[Opening Given entries section]

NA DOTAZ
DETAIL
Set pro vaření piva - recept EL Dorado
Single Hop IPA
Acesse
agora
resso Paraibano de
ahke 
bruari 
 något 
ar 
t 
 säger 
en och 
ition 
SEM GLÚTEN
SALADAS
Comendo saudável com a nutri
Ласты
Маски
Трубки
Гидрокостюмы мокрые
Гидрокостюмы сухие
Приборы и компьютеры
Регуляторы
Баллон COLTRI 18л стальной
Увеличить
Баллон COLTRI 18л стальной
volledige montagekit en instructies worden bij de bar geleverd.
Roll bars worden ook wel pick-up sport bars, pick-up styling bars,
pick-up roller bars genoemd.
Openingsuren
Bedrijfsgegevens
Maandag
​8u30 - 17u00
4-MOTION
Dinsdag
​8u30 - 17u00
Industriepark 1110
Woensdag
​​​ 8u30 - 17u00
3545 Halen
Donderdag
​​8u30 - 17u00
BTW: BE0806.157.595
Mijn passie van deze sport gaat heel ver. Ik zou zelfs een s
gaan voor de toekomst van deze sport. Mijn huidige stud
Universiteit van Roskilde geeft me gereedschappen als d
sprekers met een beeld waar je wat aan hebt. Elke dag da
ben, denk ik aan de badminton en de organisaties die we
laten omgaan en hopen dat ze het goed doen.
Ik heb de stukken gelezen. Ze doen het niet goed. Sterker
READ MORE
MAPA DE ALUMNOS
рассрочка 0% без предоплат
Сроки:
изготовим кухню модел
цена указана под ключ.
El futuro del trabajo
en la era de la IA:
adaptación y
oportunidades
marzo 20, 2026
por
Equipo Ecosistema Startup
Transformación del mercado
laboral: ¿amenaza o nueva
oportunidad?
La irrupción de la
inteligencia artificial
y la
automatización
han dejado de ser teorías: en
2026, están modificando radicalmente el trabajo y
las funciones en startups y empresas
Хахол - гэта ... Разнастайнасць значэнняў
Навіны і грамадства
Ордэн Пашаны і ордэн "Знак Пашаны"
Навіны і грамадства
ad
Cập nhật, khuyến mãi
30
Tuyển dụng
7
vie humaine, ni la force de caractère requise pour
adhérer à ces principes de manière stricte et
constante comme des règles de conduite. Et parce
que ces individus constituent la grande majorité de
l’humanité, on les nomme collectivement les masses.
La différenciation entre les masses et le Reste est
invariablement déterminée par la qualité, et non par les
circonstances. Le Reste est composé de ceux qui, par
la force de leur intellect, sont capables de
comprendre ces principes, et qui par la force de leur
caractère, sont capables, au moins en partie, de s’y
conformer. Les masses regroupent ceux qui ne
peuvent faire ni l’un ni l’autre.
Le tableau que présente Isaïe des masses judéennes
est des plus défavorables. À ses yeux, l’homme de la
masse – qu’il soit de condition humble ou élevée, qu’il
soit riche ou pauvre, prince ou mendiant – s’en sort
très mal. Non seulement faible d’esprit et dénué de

[Closing Given entries section]

Your answer must be the line that contains "que ces individus" and every line after it to the end of the records, reproduced exactly.

que ces individus constituent la grande majorité de
l’humanité, on les nomme collectivement les masses.
La différenciation entre les masses et le Reste est
invariablement déterminée par la qualité, et non par les
circonstances. Le Reste est composé de ceux qui, par
la force de leur intellect, sont capables de
comprendre ces principes, et qui par la force de leur
caractère, sont capables, au moins en partie, de s’y
conformer. Les masses regroupent ceux qui ne
peuvent faire ni l’un ni l’autre.
Le tableau que présente Isaïe des masses judéennes
est des plus défavorables. À ses yeux, l’homme de la
masse – qu’il soit de condition humble ou élevée, qu’il
soit riche ou pauvre, prince ou mendiant – s’en sort
très mal. Non seulement faible d’esprit et dénué de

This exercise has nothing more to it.